Signed by President Bill Clinton in 2000, the agreement allows 40 countries in sub-Saharan Africa to ship products to the U.S. tariff-free.
The Africa trade agreement is a success, according to Bloomberg.com. Since 2001, African exports to the U.S. have grown 500 percent-plus to $54 billion in 2011. The African Coalition for Trade estimates that the pact created up to 1.3 million jobs.
The treaty expires at the end of 2014. Obama should ask Congress to renew it now and to broaden the law’s impact, the editorial says in Bloomberg.com.
Obama could do more to improve trade relations. Trade Africa is one of four initiatives he proposed while in Africa, focusing on an existing regional trade group, known as the East African Community, which includes Burundi, Kenya, Rwanda, Tanzania and Uganda. Trade among them has doubled in five years and their combined output has quadrupled to $80 billion in the last 10, the report says.
U.S. and African officials plan to meet in August in Addis Ababa to assess trade. They should push to drop complex tariffs, needless checkpoints and other customs barriers that impede cross-border trade, the editorial suggests.
Why not push for customs agencies that use common technology and ultimately a single customs authority for the entire region? Or why not think even bigger and open talks over a continent-wide free-trade agreement, like Europe’s early common market?
One problem is that U.S. exporters depend on an array of government agencies for financing, the editorial says. There should be a single investment-finance agency under a unified trade policy. The White House should also ask Congress to give the agency multi-year authorizations so it can better predict its own funding, and the power to make equity investments, something now denied to the Overseas Private Investment Corp., the editorial says.

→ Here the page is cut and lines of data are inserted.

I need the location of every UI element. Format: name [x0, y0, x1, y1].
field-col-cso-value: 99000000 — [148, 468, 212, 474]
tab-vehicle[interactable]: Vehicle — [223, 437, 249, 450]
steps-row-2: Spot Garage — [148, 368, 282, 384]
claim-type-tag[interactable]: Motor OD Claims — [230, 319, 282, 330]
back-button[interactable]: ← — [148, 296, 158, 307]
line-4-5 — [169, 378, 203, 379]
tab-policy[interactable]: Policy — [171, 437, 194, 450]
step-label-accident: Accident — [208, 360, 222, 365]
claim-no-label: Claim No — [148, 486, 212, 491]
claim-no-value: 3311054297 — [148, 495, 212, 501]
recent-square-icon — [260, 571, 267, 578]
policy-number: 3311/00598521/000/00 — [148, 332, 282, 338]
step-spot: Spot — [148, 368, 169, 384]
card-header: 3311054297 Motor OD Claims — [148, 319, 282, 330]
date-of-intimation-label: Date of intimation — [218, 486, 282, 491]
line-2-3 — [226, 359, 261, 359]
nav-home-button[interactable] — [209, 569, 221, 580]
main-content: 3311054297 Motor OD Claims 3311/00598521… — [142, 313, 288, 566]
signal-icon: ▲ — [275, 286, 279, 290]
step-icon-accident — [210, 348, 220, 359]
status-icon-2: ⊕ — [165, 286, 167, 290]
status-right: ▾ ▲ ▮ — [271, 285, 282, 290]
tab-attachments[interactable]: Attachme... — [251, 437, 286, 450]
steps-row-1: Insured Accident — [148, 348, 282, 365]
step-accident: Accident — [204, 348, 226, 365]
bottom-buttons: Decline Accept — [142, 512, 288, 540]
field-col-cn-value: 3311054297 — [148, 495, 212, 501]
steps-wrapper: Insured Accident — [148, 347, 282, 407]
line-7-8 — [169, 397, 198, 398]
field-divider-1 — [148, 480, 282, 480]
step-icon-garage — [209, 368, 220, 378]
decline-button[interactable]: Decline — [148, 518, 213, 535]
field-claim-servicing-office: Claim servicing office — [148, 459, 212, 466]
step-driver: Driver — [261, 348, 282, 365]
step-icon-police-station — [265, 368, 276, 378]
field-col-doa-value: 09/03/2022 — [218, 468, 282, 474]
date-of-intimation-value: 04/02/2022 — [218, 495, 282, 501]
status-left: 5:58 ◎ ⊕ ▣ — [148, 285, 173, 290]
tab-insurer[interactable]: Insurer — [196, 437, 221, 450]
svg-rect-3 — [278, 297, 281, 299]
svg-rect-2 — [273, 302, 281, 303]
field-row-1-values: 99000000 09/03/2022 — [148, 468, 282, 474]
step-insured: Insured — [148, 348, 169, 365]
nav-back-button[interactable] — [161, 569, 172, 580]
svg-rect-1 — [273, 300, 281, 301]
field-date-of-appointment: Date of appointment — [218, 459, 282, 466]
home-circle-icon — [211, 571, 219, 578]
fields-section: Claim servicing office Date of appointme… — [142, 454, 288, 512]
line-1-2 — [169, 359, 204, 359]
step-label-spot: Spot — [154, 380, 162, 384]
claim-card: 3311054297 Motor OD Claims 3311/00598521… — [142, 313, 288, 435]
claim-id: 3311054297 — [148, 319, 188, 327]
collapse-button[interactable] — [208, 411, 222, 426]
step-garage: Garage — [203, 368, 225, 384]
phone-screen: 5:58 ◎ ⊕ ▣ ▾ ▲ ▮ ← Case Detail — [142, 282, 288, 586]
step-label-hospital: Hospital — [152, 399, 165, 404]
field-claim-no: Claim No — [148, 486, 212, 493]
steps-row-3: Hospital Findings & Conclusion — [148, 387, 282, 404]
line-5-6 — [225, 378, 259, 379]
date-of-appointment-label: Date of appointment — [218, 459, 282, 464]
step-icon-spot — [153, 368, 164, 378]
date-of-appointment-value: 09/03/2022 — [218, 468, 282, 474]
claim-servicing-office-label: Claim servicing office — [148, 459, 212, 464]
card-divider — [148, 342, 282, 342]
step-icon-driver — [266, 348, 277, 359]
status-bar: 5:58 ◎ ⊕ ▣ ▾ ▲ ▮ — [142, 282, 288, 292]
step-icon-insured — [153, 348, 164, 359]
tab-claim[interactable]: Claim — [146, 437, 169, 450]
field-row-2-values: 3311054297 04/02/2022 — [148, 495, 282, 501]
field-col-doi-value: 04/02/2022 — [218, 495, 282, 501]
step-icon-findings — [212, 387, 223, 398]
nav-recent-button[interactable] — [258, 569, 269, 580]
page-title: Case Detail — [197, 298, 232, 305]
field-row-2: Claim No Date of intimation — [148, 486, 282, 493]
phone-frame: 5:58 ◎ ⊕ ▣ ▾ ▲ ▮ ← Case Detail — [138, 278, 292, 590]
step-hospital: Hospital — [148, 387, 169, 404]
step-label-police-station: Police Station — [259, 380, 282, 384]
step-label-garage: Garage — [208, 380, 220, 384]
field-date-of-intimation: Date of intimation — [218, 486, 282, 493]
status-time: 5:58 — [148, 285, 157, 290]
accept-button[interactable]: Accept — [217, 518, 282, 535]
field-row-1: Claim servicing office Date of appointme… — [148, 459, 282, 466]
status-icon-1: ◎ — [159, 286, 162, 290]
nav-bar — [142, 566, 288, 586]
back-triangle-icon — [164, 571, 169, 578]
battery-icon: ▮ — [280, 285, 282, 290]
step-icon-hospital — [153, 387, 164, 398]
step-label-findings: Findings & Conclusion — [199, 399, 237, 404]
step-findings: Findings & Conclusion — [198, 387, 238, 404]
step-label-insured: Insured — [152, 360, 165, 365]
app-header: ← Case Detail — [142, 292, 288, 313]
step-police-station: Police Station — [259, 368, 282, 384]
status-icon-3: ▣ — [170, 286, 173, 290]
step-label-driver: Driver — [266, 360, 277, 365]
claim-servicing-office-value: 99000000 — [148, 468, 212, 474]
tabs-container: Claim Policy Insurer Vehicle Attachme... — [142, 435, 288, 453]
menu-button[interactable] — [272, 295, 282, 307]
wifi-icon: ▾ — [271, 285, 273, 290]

It is in the U.S.’s interest to increase trade with Africa, not only to boost American exports, but also to promote U.S. values of transparency and the rule of law, according to Bloomberg.com. (It is an added bonus that increased trade would also improve the U.S. position on the continent to compete with China, the world’s other superpower.) It is also in Africa’s interest to increase trade with the U.S., not only to expand its burgeoning middle class, but also to help lift out of poverty the millions of sub-Saharan Africans living on $1.25 a day or less, the editorial says.
If Obama demonstrates long-term commitment and demands fair play and transparency, he could vastly increase the flow of private money to Africa. The lives of millions of people would improve in the bargain.